Parity check matrix for the Hamming code Ham(2,7)

Question

I'm trying to figure out how to construct a parity check matrix for a Ham(2,7) where Ham(2,7) is Ham(r,q). I really don't understand where the columns of matrix come from my Text Book says to list all the non-zero r-tuples in V(r,q) with first non-zero entry equal to 1 in lexicographical order but I'm sure how to do that either. Any help or insight would be appreciated. The only thing I have worked out is n=8 and k=6 but I could easily be wrong.

Answer 1

I'm assuming that by $\mathrm{Ham}(2, 7)$ you mean the linear $[7, 4, 3]$ Hamming code, which I'll refer as $\mathscr{C}$ below. Since the code is $(x_1, x_2, x_3, x_4) \mapsto (x_1, x_2, x_3, x_4, x_1 \oplus x_2 \oplus x_3, x_2 \oplus x_3 \oplus x_4, x_3 \oplus x_4 \oplus x_1)$, where the $\oplus$ is the exclusive-or, the (a?) generator matrix is:

$G = \begin{bmatrix} 1 & 0 & 0 & 0 & 1 & 0 & 1 \\ 0 & 1 & 0 & 0 & 1 & 1 & 0 \\ 0 & 0 & 1 & 0 & 1 & 1 & 1 \\ 0 & 0 & 0 & 1 & 0 & 1 & 1 \\ \end{bmatrix} $

where the code $\mathscr{C} = \mathrm{im}\ G = \{xG \mid x \in \mathbb{F}_2^4\}$

Since the parity check matrix $H$ is the $7 - 4 = 3$ rank $3 \times 7$ matrix such that $Hc^T = 0 \ \ \ \forall c \in \mathscr{C}$, the following is satisfied : $HG^T = 0$.

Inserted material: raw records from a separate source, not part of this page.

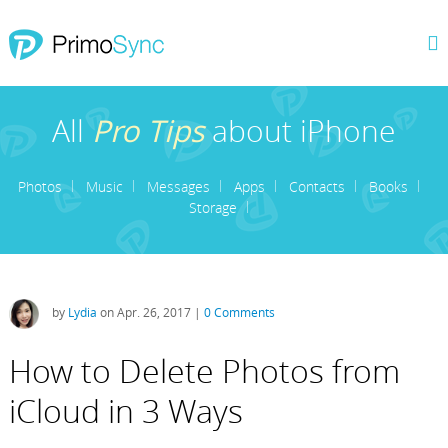
All
Pro Tips
about iPhone
Photos
Music
Messages
Apps
Contacts
Books
Storage
by
Lydia
on Apr. 26, 2017 |
0 Comments
How to Delete Photos from
iCloud in 3 Ways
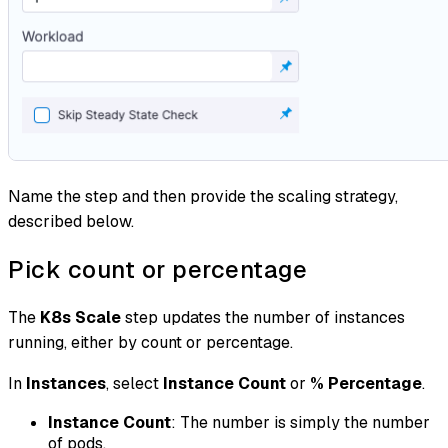
Name the step and then provide the scaling strategy,
described below.
Pick count or percentage
The
K8s Scale
step updates the number of instances
running, either by count or percentage.
In
Instances
, select
Instance Count
or
% Percentage
.
Instance Count
: The number is simply the number
of pods.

The matrix $G$ is in the form $[I_4 \mid A]$. Consider the matrix $H' = [-A^T \mid I_3]$. $\mathrm{rank}\ H' = 3$. What is $H'G^T$? You can prove that $H'G^T = -A^TI_4 + I_3A^T = 0$. Indeed, then, $H = H'$ is a parity check matrix for $\mathscr{C}$. Lets write down $H$ now:

$H = \begin{bmatrix} 1 & 1 & 1 & 0 & 1 & 0 & 0 \\ 0 & 1 & 1 & 1 & 0 & 1 & 0 \\ 1 & 0 & 1 & 1 & 0 & 0 & 1 \\ \end{bmatrix} $

If you read the $H$ in binary the numbers are $[5, 3, 7, 6, 1, 2, 4]$. This is not in lex-order. It will indeed come out to be in lex-order for some $G' \neq G$, but it does not matter. $G$ is indeed a generator matrix for $\mathscr{C}$ and $H$ is the corresponding parity check matrix. Note that what really matters is that the space spanned by the rows of $H$ should be orthogonal to the code $\mathscr{C}$. Since the criterion you mentioned (lex-order) is according to columns, it is not necessary that such a $H$ will be found from our $H$ even by some elementary row operations (for example, because, our $G$ could have some permuted columns).